Like a doctor who has to read thousands of pages of medical records before diagnosing a patient, an SOC analyst has to absorb a massive corpus of security knowledge (e.g., tens of millions threat feed events and 60,000+ security blog posts published each month, 75,000+ documented software vulnerabilities and 10,000+ security research papers published each year) to determine if an event is indeed a threat to the IT environment or a false alarm, and like a doctor, the amount of data and noise is enormous and its complete analysis is not humanly possible.
Enter Watson.
To assist the SOC analysts, the team has designed a comprehensive representation of cyber security knowledge that was amenable to analysis by machines. Then, Watson for Cyber Security was trained by ingesting millions of security documents and threat feeds, both from structured and unstructured data sources, such as threat reports or blog posts. The security knowledge is encoded in a security knowledge graph and is made accessible to SOC analysts by sophisticated reasoning algorithms, which connect related security facts and derive deep insights about the threat landscape; incidentally, they also produce beautiful images that are museum worthy. Today, the knowledge graph is constructed from over 10 billion data elements from IBM X-Force Exchange and threat feeds (with 4 million added every hour) and over 1.25 million security documents (with 15,000 added every day).
“The knowledge graph is a threat intelligence repository that continuously curates, understands, and consolidates threat information learned from multiple data sources, and our cognitive model is designed to comprehensively reason about a cyber security incident by synthesizing critical evidence,” said Jiyong Jang, an IBM scientist, CMU alumni, and expert on software and network security, and machine learning, who focuses on applying AI to security offenses.
Indeed, the team’s research yielded highly sophisticated algorithms to perform cognitive analytics over cyber security incidents that led to QRadar Advisor with Watson, a smart wingman (or extended brain) for SOC analysts. The algorithms they invented are trained to reason over cybersecurity incidents in an organization’s IT environment and combine them with the security knowledge graph to establish insights, which human analysts would be unable to deduce under normal time and information complexity constraints.
Looking back at the past year Youngja Park, a natural language processing (NLP) scientist on the team researching on information extraction from security articles and threat reports, added, “It was incredibly rewarding to see how we could build a completely new solution and to have our CEO announce it on stage in front of hundreds of clients. ”
One of those clients was SIX, the operator of the infrastructure underpinning the Swiss financial sector, which announced on 24 March that it plans to leverage IBM Watson for Cyber Security in a new cognitive SOC. SIX will now be able to offer advanced security services to its existing financial industry customers, utilizing the IBM Security capabilities as important building blocks for the offering.
For Marc, the story has come full circle.
“Being Swiss I can appreciate the significance of the financial industry on the Swiss economy.
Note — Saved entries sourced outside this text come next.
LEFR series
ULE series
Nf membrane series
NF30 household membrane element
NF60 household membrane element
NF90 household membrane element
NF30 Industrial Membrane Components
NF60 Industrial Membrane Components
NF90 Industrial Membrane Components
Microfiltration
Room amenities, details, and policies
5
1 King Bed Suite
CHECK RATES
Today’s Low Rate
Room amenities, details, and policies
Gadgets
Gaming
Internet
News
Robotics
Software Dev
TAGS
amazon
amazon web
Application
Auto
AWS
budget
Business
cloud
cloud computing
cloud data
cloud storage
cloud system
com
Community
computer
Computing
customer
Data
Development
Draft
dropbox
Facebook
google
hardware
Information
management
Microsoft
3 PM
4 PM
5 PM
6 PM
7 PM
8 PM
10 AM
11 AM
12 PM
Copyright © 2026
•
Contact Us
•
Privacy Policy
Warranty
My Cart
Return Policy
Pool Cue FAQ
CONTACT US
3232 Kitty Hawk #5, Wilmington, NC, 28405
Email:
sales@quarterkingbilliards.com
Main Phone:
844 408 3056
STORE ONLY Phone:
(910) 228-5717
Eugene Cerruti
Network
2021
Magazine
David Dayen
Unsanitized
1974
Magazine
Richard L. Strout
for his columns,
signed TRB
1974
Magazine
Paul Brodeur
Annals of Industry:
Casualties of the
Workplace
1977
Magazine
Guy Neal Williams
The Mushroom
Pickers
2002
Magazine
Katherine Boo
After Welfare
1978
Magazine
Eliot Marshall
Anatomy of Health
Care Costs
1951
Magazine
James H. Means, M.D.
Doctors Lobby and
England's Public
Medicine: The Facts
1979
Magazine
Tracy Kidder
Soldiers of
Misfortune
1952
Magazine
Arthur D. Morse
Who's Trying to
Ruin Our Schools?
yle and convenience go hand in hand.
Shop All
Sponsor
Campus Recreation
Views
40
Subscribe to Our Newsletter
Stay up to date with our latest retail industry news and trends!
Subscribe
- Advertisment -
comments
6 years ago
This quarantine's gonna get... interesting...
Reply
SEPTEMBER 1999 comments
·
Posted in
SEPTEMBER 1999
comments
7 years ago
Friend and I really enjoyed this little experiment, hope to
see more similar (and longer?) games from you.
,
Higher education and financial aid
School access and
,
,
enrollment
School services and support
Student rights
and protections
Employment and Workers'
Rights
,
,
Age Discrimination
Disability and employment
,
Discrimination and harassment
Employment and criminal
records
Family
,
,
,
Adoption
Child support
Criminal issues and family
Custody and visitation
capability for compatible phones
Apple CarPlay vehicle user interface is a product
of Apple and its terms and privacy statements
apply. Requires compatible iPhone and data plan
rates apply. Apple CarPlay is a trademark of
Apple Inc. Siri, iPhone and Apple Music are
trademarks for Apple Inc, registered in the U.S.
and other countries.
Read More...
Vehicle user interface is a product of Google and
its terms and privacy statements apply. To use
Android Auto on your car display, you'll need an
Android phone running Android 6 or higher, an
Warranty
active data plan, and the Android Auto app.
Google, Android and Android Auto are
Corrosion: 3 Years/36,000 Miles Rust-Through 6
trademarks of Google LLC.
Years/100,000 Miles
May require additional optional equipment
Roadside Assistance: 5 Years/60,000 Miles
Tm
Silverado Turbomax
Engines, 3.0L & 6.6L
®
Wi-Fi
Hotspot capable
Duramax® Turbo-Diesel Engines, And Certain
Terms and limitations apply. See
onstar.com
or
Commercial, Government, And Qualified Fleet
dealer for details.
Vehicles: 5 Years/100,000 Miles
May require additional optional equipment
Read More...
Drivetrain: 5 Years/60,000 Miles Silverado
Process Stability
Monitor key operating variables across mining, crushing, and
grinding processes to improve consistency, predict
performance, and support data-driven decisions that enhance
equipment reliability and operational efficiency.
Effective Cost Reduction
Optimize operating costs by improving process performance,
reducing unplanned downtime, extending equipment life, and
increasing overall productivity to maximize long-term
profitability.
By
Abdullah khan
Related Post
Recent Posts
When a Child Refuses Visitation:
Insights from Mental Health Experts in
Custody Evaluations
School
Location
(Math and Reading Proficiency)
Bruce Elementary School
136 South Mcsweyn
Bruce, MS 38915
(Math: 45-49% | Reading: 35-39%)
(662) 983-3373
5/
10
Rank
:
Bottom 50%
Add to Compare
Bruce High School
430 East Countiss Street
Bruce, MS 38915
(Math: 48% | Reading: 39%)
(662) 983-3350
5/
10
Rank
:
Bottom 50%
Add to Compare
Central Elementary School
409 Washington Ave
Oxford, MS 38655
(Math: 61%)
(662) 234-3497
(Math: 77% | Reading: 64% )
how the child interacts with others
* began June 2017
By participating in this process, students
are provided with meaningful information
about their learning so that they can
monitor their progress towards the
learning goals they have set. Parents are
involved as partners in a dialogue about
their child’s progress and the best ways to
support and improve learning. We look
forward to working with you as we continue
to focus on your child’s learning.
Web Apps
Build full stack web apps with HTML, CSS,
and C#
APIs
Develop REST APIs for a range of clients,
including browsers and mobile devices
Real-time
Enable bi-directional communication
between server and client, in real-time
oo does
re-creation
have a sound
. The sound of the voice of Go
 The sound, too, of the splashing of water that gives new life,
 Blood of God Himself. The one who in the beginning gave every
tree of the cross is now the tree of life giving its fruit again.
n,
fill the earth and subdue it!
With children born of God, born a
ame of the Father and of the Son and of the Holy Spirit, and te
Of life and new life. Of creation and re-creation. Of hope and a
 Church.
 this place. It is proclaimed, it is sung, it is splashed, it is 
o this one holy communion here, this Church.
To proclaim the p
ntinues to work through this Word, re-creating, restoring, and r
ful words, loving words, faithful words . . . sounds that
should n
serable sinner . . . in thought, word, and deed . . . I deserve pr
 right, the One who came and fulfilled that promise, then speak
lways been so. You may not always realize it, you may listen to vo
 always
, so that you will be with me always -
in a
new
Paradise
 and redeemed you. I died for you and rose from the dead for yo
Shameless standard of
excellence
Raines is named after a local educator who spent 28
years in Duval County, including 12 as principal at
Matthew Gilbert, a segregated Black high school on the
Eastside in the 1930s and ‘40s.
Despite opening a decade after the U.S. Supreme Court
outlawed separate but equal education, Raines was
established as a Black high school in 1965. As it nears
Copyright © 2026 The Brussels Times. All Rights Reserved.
It’s incredibly humbling to know that a part of my code is keeping it safe and secure.”
Dhilung, who has been with IBM for less than two years, has a message for students who choose to work for a start-up compared to a global enterprise.
“We often get asked by students and applicants about having an impact at a large company and I’m proud to respond with this project as an example. Whether you are a small or large team or just recently hired, if you have an innovative idea, the best companies, like IBM, can help you scale it and bring it to market fast.”